Pour les deux alphabets d'Ougarit et de Byblos, entre lesquels il ne devrait pas y avoir de continuité globale, il est frappant que l'ordre des lettres soit le même et corresponde à peu près à celui des alphabets ultérieurs. Cet ordre, dont l'origine reste mystérieuse, serait très ancien.

LA FORME ET LE NOM DES LETTRES
Mais quel critère a déterminé le choix de tel graphisme pour noter tel son ? D'où viennent les noms des lettres ? L'hypothèse retenue répond à ces deux questions à la fois : une lettre devait fonctionner à l'origine comme un pictogramme (A figurait une tête de bœuf) ; on a utilisé ce pictogramme pour noter le son initial du nom qui désignait telle chose ou tel être dans la langue (A utilisé pour noter « a », issu par acrophonie d'aleph, nom du bœuf en sémitique) ; enfin, on a donné à la lettre alphabétique nouvelle le nom de la chose que figurait le pictogramme originel (aleph est le nom de la lettre A). C'est sur cette hypothèse que s'est fondé l'égyptologue Alan Henderson Gardiner dans ses travaux sur les inscriptions dites « protosinaïtiques » découvertes dans le Sinaï. Elles sont antérieures au xve s. avant J.-C., présentent quelque signes pictographiques et notent une langue apparentée au cananéen. Les conclusions de Gardiner ne portent que sur quelques « lettres » de ce protoalphabet, mais elles semblent convaincantes et devraient permettre de repousser de cinq à sept siècles la naissance du système alphabétique.

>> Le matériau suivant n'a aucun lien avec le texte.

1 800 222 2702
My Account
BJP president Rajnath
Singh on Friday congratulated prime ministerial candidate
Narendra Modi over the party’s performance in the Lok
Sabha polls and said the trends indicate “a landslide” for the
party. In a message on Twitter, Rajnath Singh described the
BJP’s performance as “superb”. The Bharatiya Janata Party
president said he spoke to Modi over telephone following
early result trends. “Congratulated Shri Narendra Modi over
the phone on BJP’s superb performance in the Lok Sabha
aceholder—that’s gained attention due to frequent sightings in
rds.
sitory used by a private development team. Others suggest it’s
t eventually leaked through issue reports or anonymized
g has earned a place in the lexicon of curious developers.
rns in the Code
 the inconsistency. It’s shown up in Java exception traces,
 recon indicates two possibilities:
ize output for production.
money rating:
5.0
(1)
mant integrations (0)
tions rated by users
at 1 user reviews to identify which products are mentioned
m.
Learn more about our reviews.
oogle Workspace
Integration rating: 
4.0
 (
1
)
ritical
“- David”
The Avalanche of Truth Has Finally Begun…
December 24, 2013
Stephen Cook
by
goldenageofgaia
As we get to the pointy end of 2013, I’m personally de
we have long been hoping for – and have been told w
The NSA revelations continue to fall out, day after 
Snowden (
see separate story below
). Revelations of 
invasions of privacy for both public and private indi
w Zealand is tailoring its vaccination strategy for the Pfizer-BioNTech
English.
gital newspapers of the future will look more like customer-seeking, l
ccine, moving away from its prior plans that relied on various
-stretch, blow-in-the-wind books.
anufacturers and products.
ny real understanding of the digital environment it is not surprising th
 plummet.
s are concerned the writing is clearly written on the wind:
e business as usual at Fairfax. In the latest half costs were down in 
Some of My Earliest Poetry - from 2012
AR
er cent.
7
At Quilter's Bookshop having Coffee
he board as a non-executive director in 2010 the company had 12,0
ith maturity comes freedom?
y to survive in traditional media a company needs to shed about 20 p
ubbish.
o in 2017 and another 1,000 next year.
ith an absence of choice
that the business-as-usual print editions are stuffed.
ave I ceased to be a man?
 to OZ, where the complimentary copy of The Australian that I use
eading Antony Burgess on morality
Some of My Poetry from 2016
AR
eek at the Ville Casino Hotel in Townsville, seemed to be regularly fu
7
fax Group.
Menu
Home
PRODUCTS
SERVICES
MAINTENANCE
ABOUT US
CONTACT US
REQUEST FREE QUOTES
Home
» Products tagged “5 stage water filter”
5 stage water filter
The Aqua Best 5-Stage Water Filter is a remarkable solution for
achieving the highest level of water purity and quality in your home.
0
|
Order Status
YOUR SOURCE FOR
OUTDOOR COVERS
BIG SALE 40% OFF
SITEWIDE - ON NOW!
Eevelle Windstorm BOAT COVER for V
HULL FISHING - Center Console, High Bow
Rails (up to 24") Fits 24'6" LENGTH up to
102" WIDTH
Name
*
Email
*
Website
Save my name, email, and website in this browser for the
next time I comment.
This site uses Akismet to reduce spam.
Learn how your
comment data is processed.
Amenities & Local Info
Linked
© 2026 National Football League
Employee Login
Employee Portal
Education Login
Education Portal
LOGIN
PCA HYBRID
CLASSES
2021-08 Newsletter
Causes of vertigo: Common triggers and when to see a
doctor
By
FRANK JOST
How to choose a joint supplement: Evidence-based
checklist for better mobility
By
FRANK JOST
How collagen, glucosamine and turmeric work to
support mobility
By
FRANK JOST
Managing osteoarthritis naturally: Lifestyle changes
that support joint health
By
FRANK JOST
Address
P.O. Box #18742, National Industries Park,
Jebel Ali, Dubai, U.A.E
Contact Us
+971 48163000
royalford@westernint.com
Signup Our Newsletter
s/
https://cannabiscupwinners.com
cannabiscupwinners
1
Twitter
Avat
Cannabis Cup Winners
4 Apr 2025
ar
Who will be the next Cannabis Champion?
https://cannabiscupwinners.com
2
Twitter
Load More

LA CHAÎNE DES PREMIERS ALPHABETS
Des convergences dans la forme, le nom et la valeur phonétique des lettres établissent, entre les alphabets, une parenté incontestable. Pour l'araméen et le grec, celle-ci est collatérale : ils ont pour ancêtre commun le phénicien. De l'alphabet araméen dérivent l'hébraïque (iiie ou iie s. avant J.-C.) et probablement l'arabe (avant le vie s. après J.-C.), avec ses diverses adaptations, qui notent le persan ou l'ourdou, par exemple ; à moins qu'il ne faille distinguer une filière arabique qui aurait une parenté collatérale avec le phénicien. Du grec découle la grande majorité des alphabets actuels : étrusque (ve s. avant J.-C.), italiques puis latin (à partir du ve s. avant J.-C.), copte (iie-iiie s. après J.-C.), gotique (ive s.), arménien (ve s.), glagolitique et cyrillique (ixe s.). La propagation du christianisme joua un rôle majeur dans cette filiation : c'est pour les besoins de leur apostolat que des évangélisateurs, s'inspirant des alphabets grec ou latin dans lesquels ils lisaient les Écritures, constituèrent des alphabets adaptés aux langues des païens.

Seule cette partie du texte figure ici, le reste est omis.